Yahoo! Lab to Cook Up New Search Tech

Yahoo!'s new research group will help the Internet giant fight for search superiority.

Yahoo has created a research organization focusing on paid search and other technologies. It will be headed by the founder of Overture Research.

Yahoo Research Labs will help the company compete in the escalating fight for search superiority inspired by the explosive growth of the paid search sector, estimated to hit $6.3 billion in 2004, according to Jupiter Research, which shares a parent company with this publication.

With that kind of money involved, it’s no wonder companies are working hard to develop innovations. Yahoo competitor Google operates a similar lab, and even e-commerce player Amazon has started a subsidiary, A9, dedicated to search.

The engineers and scientists in Yahoo’s lab will study topics including paid search, Web search, vertical businesses and platform technologies. Gary William Flake, founder of Overture Research and former chief science officer of Overture Services, which is now owned by Yahoo, will head the lab.

“This is the second incarnation of Overture Research,” said Flake. Essentially, he said, Overture Research has been repurposed into Yahoo Research Labs. Overture Research, the brains behind Overture, the leading paid search entity and a pioneer in the field, has developed local search tools, spell correction, which helps users correct mistakes and matches queries to merchant results more effectively, and phrase- and broad-matching and content match tools over the last year.

Flake said he would be moving from Pasadena, Calif. to Sunnyvale, Calif. as he assumes his duties as head of the lab. The core research team of about 24 people will remain in Pasadena.

“Yahoo Research Labs will expand as time goes by,” said Flake. Also, Yahoo’s R&D people will work with the core research team.

Underscoring the importance of paid search, Yahoo credited its search and marketplace properties, along with other factors, for its soaring revenue and earnings in line with expectations in its fourth quarter earnings report last week.

Core research areas for the lab will include machine learning, statistical data mining and efficient algorithms.

The news comes as the industry prepares for Yahoo to make an algorithmic search switch from Google to Inktomi the next few months.
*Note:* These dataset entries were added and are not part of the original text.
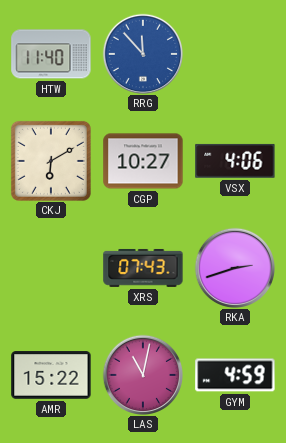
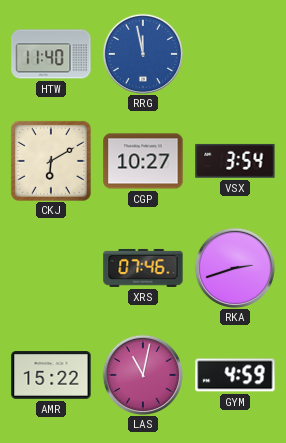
RRG: 11:53 -> 11:58
VSX: 4:06 -> 3:54
XRS: 07:43 -> 07:46
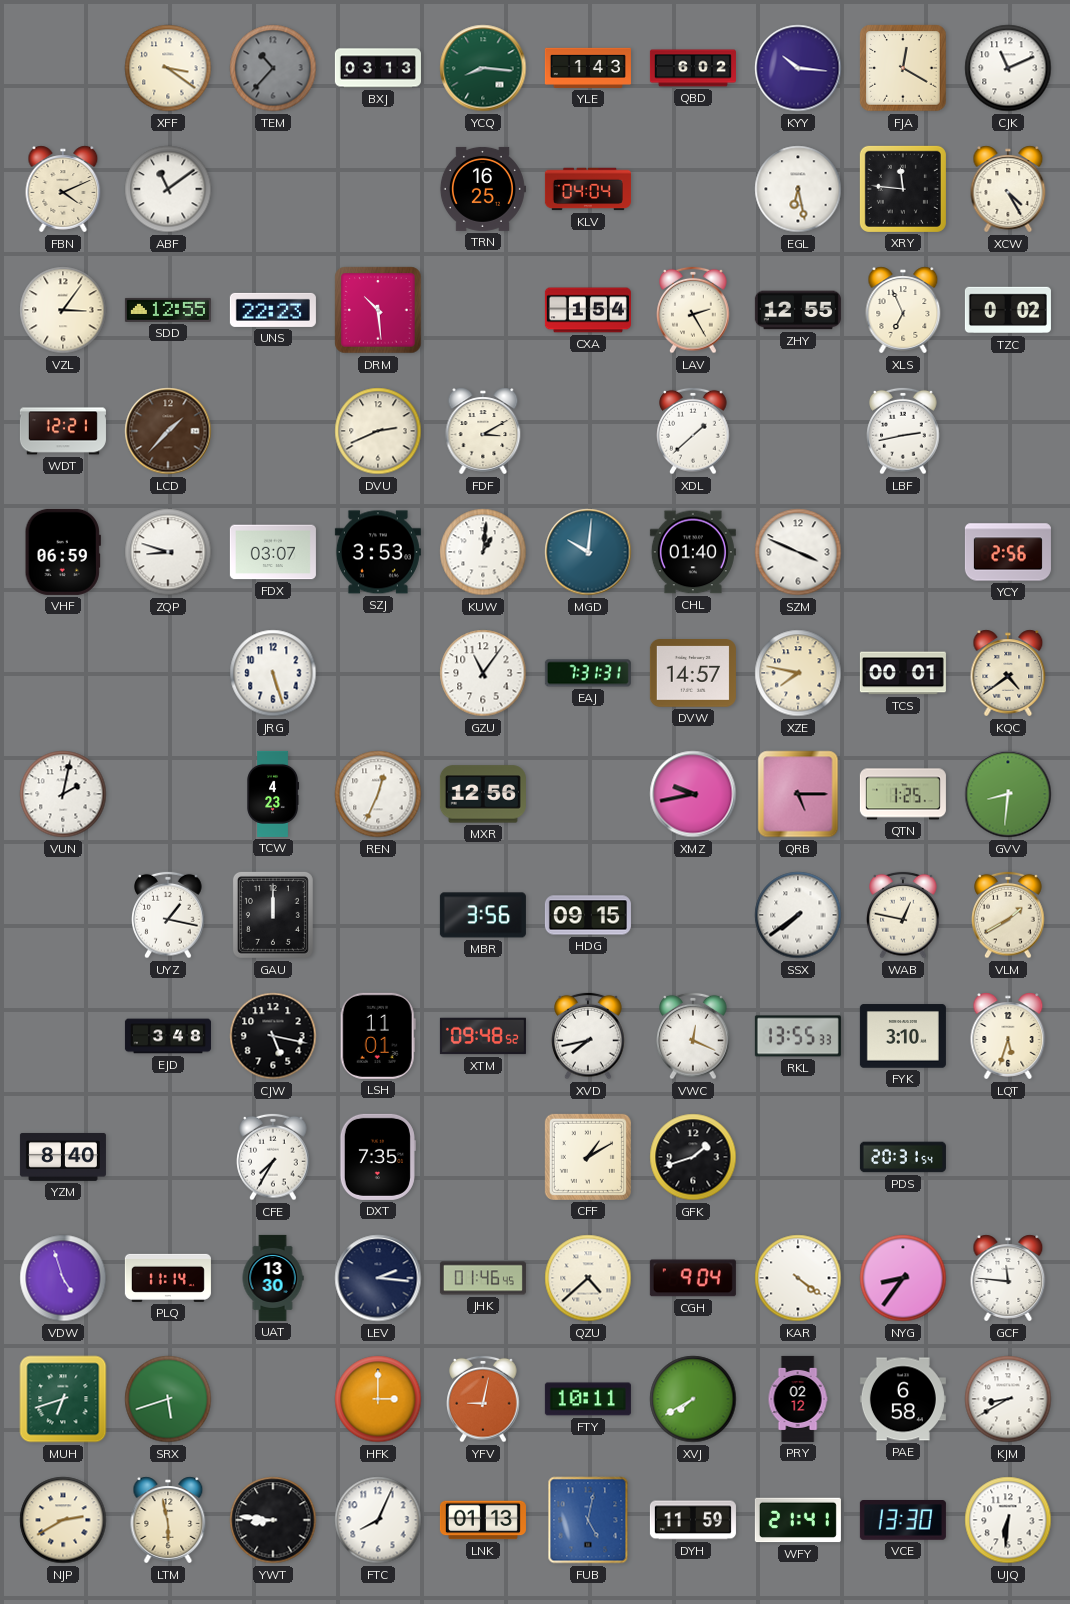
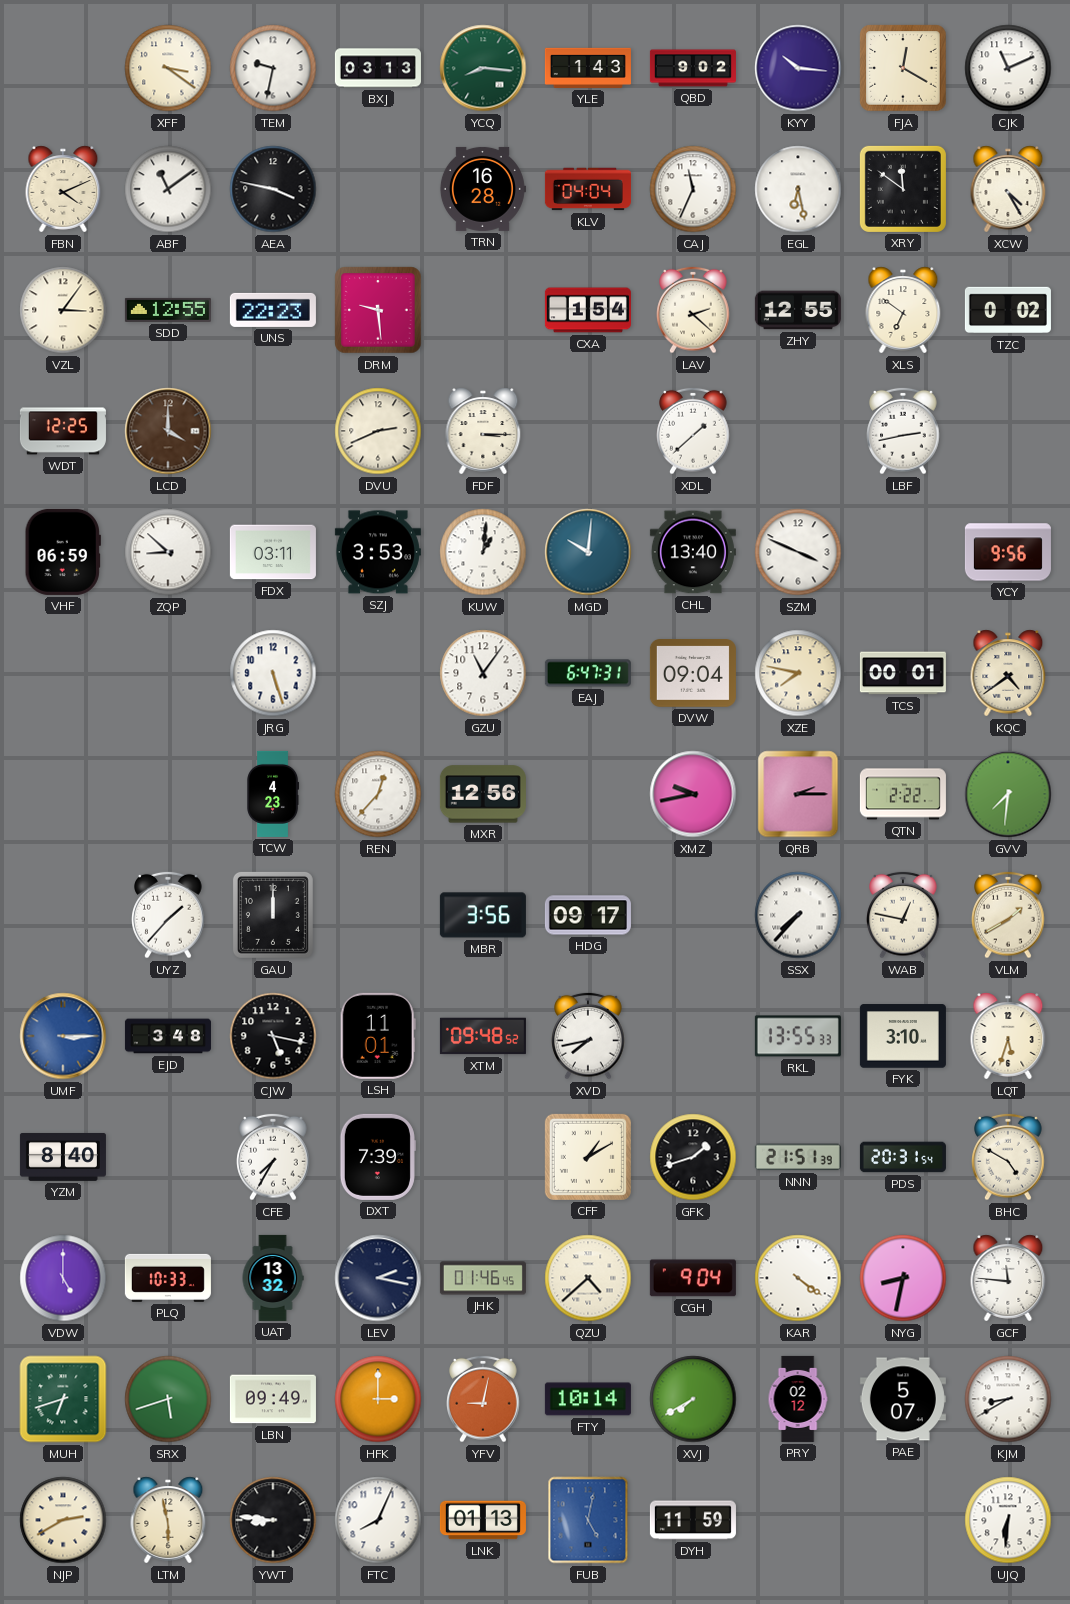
TEM: 10:37 -> 9:32
TEM dial: grey -> white
QBD: 6:02 -> 9:02
AEA: none -> 3:47
TRN: 16:25 -> 16:28
CAJ: none -> 11:34
XRY: 11:46 -> 11:51
DRM: 10:29 -> 9:29
LAV: 2:25 -> 2:22
XLS: 6:56 -> 6:51
WDT: 12:21 -> 12:25
LCD: 1:37 -> 4:00
FDF: 3:10 -> 3:15
ZQP: 8:48 -> 8:52
FDX: 03:07 -> 03:11
CHL: 01:40 -> 13:40
YCY: 2:56 -> 9:56
EAJ: 7:31 -> 6:47
DVW: 14:57 -> 09:04
VUN: 2:02 -> none
REN: 12:34 -> 12:37
QRB: 5:15 -> 2:15
QTN: 1:25 -> 2:22
GVV: 8:31 -> 7:31
UYZ: 1:17 -> 1:37
HDG: 09:15 -> 09:17
SSX: 7:39 -> 7:37
UMF: none -> 3:15
VWC: 12:19 -> none
DXT: 7:35 -> 7:39
NNN: none -> 21:51
BHC: none -> 4:50
VDW: 4:57 -> 5:00
PLQ: 11:14 -> 10:33
UAT: 13:30 -> 13:32
LEV: 2:16 -> 2:17
NYG: 8:36 -> 8:32
LBN: none -> 09:49
FTY: 10:11 -> 10:14
PAE: 6:58 -> 5:07
WFY: 21:41 -> none
VCE: 13:30 -> none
Asked if the lab will work with Inktomi after the switch, Flake said, “We have partnered and will continue to partner with the Web search unit of Inktomi for making improvements in Web search. We would not try to create a new type of search engine from scratch. We’ll be working with Inktomi on improving Web search not just incrementally but coming up with new algorithms that leapfrog the current state of the art.”

Because search engine marketing has taken off so explosively, online marketers and publishers are brainstorming ways to improve upon the category.

They are also aggressively hiring to beef up their own capacity for study in the area of Web search. In November, MSN hired Overture CTO Paul Ryan away from Overture to head its lab. Microsoft is working to build its own search technology and has been hiring aggressively.

Flake said the Yahoo Research Labs are not a reaction to MSN’s move.

“We had the seeds planted and the plans made for this decision well in advance of Paul’s departure,” Flake said.

Flake came to Yahoo when the company acquired Overture last year. Before that he was leader of NEC Research Institute’s Web data-mining program.

The scientist said he wants to avoid the “swinging pendulum” approach to research. With this approach, research can become either too focused on long-term goals to be practical or too focused on short-term “bottom line” goals to be creating long-term solutions to long-term problems.

“We value having a portfolio of activities that include long term, short term and medium-term activities,” Flake said. “Always having something in the pipeline that would deliver a month from now, six weeks from now, a year from now.”

“Yahoo has a history of being innovative. We think this is a step toward consolidating a lot of existing assets we have in the company and having a single point of contact for pursuing research topics that will have a high impact on the company moving forward.”